How do I go about it?
(1) Should I add some noise to that variable and compute the correlation again. Would that be a meaningful thing to do? 
 A: Questions about how to do things in R (or any language) are off-topic here, but you also have a statistical question, i.e.

What is a reasonable value for the correlation between two variables
  when one variable is constant?

You suggest adding some noise to the variable.  If you are going to do that, then you might as well simply say that the correlation is 0. 
The trouble is that you really don't have any idea what the correlation should be - it could be anything from -1 to 1. That's why R gives NA.  So, there is no really reasonable thing to do except to say that "we have no information" and not compare it to other values.
A: Recall that correlation is defined as 
$$ \rho_{X,Y}= \frac{\sigma(X,Y)}{\sigma_X \sigma_Y} $$
This means that if one of your "variables" is constant, then it is not a variable, it has variance equal to zero and so, it's correlation with anything is undefined (since you are dividing by zero). 
Standard deviation of variable $X$ plus constant $c$ is the same as standard deviation of $X$
$$ \sigma(X + c) = \sigma(X) $$
the same for covariance
$$ \sigma(X + c, Y) = \sigma(X, Y) $$
so adding noise to your constant "variable" would result with measuring correlation of your noise with some other variable (your "variable" is $c$ and noise is $X$). 

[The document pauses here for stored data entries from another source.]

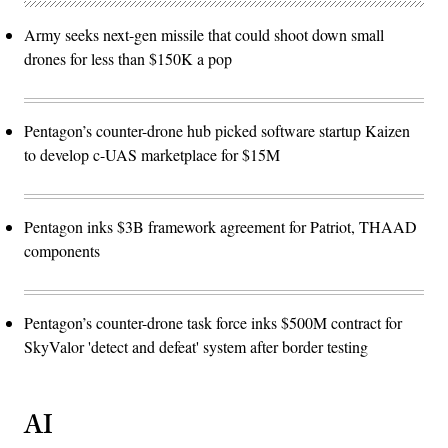
Army seeks next-gen missile that could shoot down small
drones for less than $150K a pop
Pentagon’s counter-drone hub picked software startup Kaizen
to develop c-UAS marketplace for $15M
Pentagon inks $3B framework agreement for Patriot, THAAD
components
Pentagon’s counter-drone task force inks $500M contract for
SkyValor 'detect and defeat' system after border testing
AI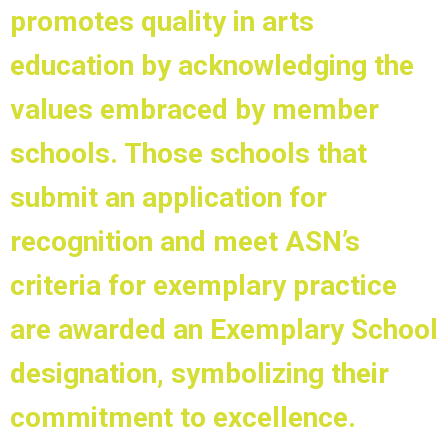
promotes quality in arts
education by acknowledging the
values embraced by member
schools. Those schools that
submit an application for
recognition and meet ASN’s
criteria for exemplary practice
are awarded an Exemplary School
designation, symbolizing their
commitment to excellence.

On another hand, covariance of random variable with constant is zero
$$ \sigma(Y, c) = 0 $$
and constant random variable is independent of any other random variable. So if you really need to re-define correlation for such case then the best choice would be $0$. Notice however that, as noted by Nick Cox in the comment below, this does not solve any of your problems.
The basic problem with constant random variable is that it is independent of everything else and it will not change anything about your analysis. Because of this, many software packages would return errors when using constant variables, or drop them automatically from your analysis. This is what R does and such behavior is consistent with the definition of correlation.